I'm still thrilled with my S3 and Tivo HD. They're pretty bullet-proof, even if the Netflix is crappy. I understand the Premieres still have reboot issues. And a 10-minute boot time means chunks of missed recordings. No, thanks. But I'm glad you enjoy yours. I'm sure can't ALL have the reboot issue.


----------



## aaronwt (Jan 31, 2002)

bmgoodman said:


> I'm still thrilled with my S3 and Tivo HD. They're pretty bullet-proof, even if the Netflix is crappy. I understand the Premieres still have reboot issues. And a 10-minute boot time means chunks of missed recordings. No, thanks. But I'm glad you enjoy yours. I'm sure can't ALL have the reboot issue.

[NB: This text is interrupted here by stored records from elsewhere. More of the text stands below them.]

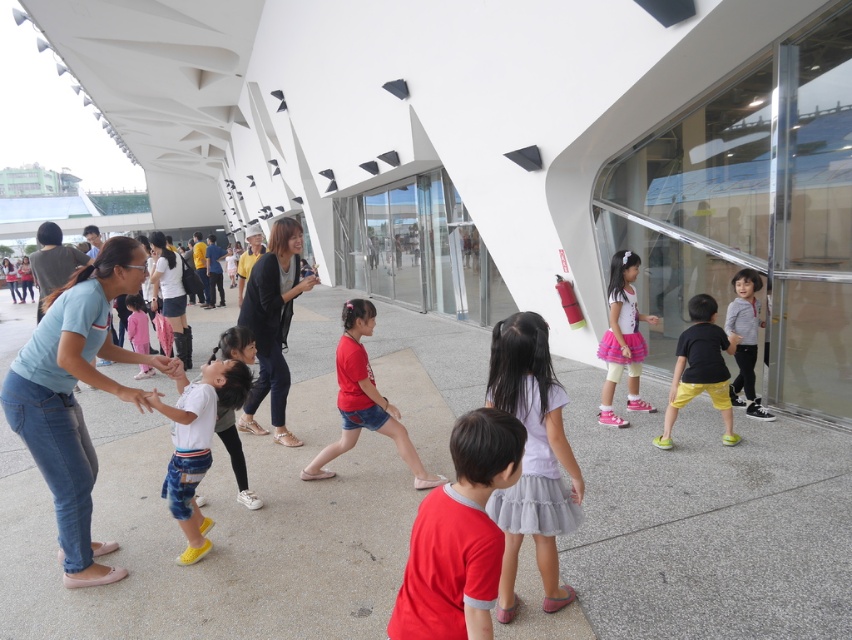 Question: In this image, where is pink satin skirt at center located relative to pink fabric dress at center?

Choices:
 (A) right
 (B) left

Answer: (A)

Question: Which of the following is the farthest from the observer?

Choices:
 (A) (724, 406)
 (B) (56, 513)
 (C) (245, 385)
 (D) (550, 536)

Answer: (A)

Question: Which point is closer to the camera?

Choices:
 (A) pink fabric dress at center
 (B) matte black jacket at upper left

Answer: (B)

Question: Does red denim shorts at center appear over pink fabric dress at center?

Choices:
 (A) no
 (B) yes

Answer: (A)

Question: Is matte red shirt at center positioned behind pink fabric dress at center?

Choices:
 (A) yes
 (B) no

Answer: (B)

Question: Which is farther from the black matte shirt at center?

Choices:
 (A) striped cotton shirt at right
 (B) matte black jacket at center
 (C) red denim shorts at center

Answer: (B) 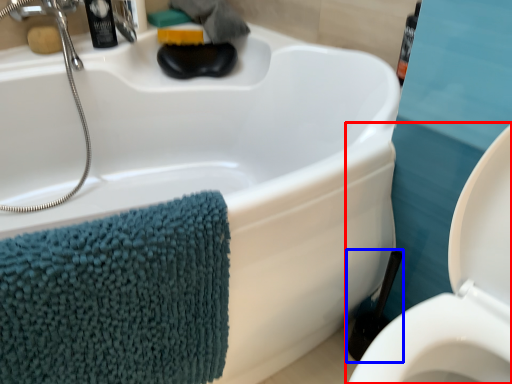 Question: Which of the following is the farthest to the observer, toilet (highlighted by a red box) or brush (highlighted by a blue box)?

Choices:
 (A) toilet
 (B) brush

Answer: (B) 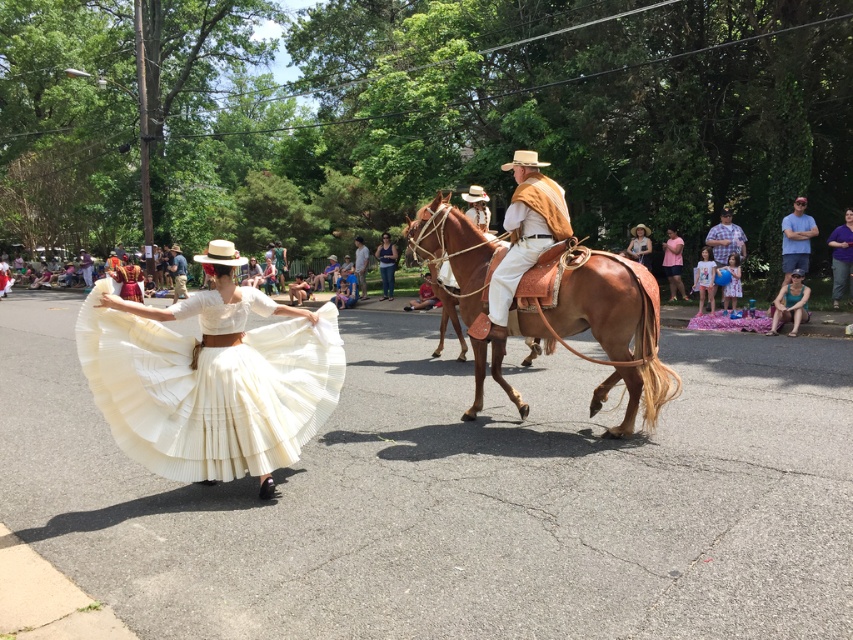 You are a photographer at the event, and you need to capture a photo that includes both the white pleated skirt at center and the checkered fabric shirt at right. Which object should you focus on first to ensure both are in frame?

You should focus on the white pleated skirt at center first because it is closer to the viewer than the checkered fabric shirt at right, so adjusting the focus from near to far will help capture both in the frame.

You are a photographer trying to capture the entire scene in one shot. The white pleated skirt at center and the brown leather horse at center are both in the frame. Based on their sizes, which object would require you to adjust your camera angle more to ensure both are fully visible?

The white pleated skirt at center might be wider than brown leather horse at center, so you might need to adjust your camera angle more to accommodate the width of the white pleated skirt at center.

You are a photographer at the event and want to capture both the pink cotton dress at center and the dark blue denim jeans at center in a single frame. Which one should you position your camera to the left of to include both?

To include both the pink cotton dress at center and the dark blue denim jeans at center in a single frame, position your camera to the left of the pink cotton dress at center, since it is to the right of the dark blue denim jeans at center. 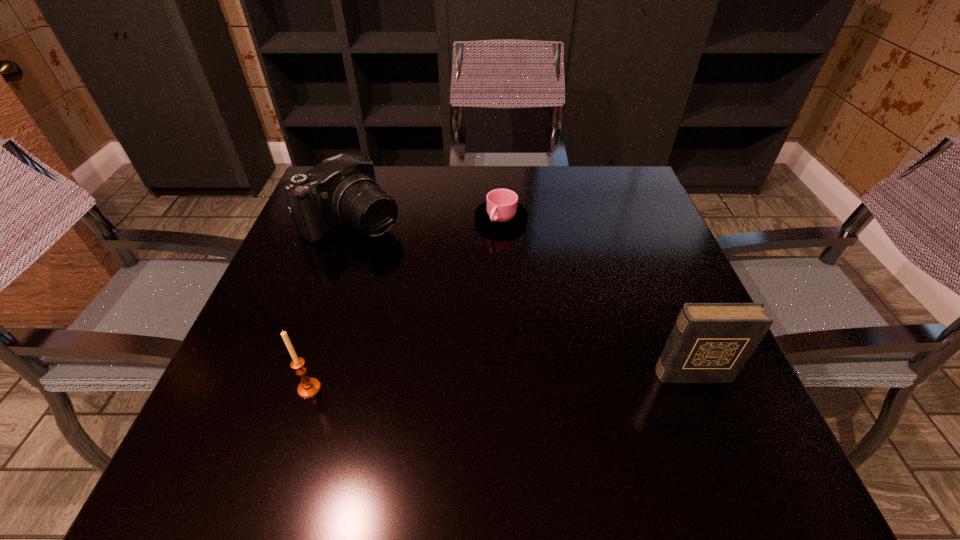 Image resolution: width=960 pixels, height=540 pixels. Identify the location of vacant region that satisfies the following two spatial constraints: 1. on the front side of the candle_holder; 2. on the right side of the camera. (295, 389). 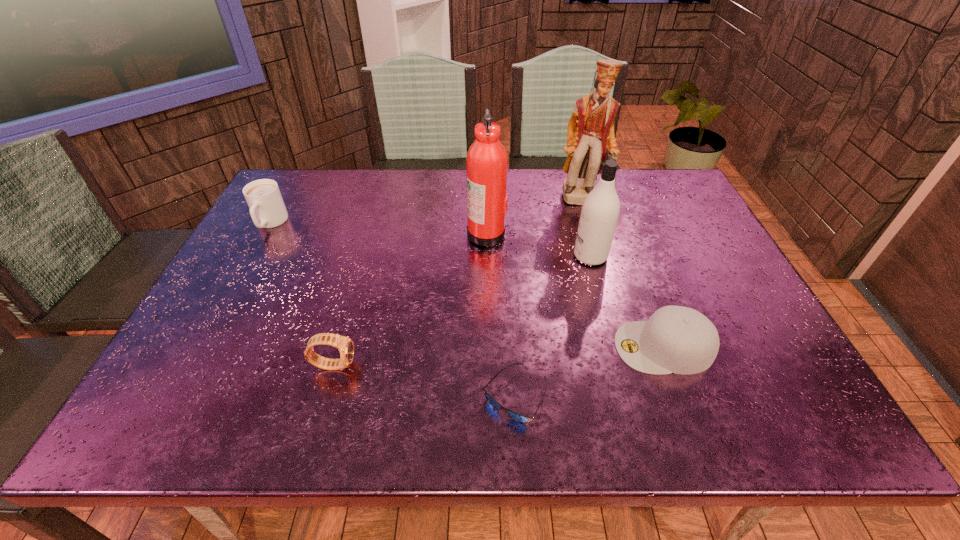 Find the location of a particular element. The width and height of the screenshot is (960, 540). free location located 0.300m on the label side of the fire extinguisher is located at coordinates (362, 233).

Find the location of a particular element. The width and height of the screenshot is (960, 540). vacant area located on the label side of the fire extinguisher is located at coordinates (428, 233).

This screenshot has width=960, height=540. Identify the location of vacant space located on the front-facing side of the third tallest object. point(447,256).

I want to click on vacant point located on the front-facing side of the third tallest object, so click(x=473, y=256).

Where is `free spot located on the front-facing side of the third tallest object`? Image resolution: width=960 pixels, height=540 pixels. free spot located on the front-facing side of the third tallest object is located at coordinates (488, 256).

This screenshot has height=540, width=960. Identify the location of vacant space located 0.130m on the side with the handle of the cappuccino. (244, 269).

Where is `vacant space located on the face of the sixth object from right to left`? vacant space located on the face of the sixth object from right to left is located at coordinates (539, 364).

Where is `vacant position located 0.060m on the front-facing side of the cap`? The height and width of the screenshot is (540, 960). vacant position located 0.060m on the front-facing side of the cap is located at coordinates (588, 347).

Locate an element on the screen. The width and height of the screenshot is (960, 540). free space located on the front-facing side of the cap is located at coordinates 520,347.

Locate an element on the screen. The image size is (960, 540). vacant space situated on the front-facing side of the cap is located at coordinates (520, 347). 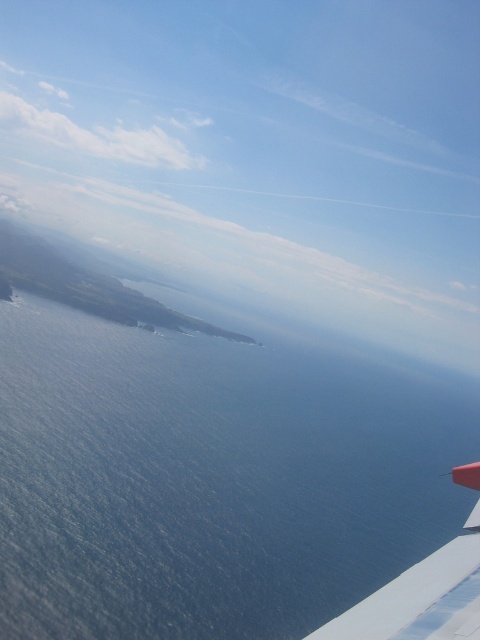 How distant is blue water at lower left from white matte wing at lower right?

blue water at lower left and white matte wing at lower right are 208.31 meters apart.

Is point (121, 397) in front of point (417, 588)?

No, it is not.

At what (x,y) coordinates should I click in order to perform the action: click on blue water at lower left. Please return your answer as a coordinate pair (x, y). The width and height of the screenshot is (480, 640). Looking at the image, I should click on (210, 480).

If I were missing shows because of reboots I certainly would be pissed. But fortunately I'm not having issues with reboots.


----------



## crxssi (Apr 5, 2010)

compnurd said:


> No Slow Downs here and the HDUI is plenty fast


To me, there is almost nothing "fast" about the HDUI. After several updates, it is quite "usable", however.


----------



## crxssi (Apr 5, 2010)

bmgoodman said:


> If I were a betting man, I'd wager that the rumored Tivo Series 5 platform is very different from current and will dump Java, orphaning the Premiere units to software upgrades. So I hope you like the Premieres you have....


They are not using Java, they are using Flash/Air.

I seriously doubt the Series 5 will be different AT ALL from a software standpoint. It will probably be very similar to the Series 4 hardware, just with an integrated Stream and (probably/hopefully) a MUCH faster CPU and probably more RAM, possibly gigabit, and a few other do-dads.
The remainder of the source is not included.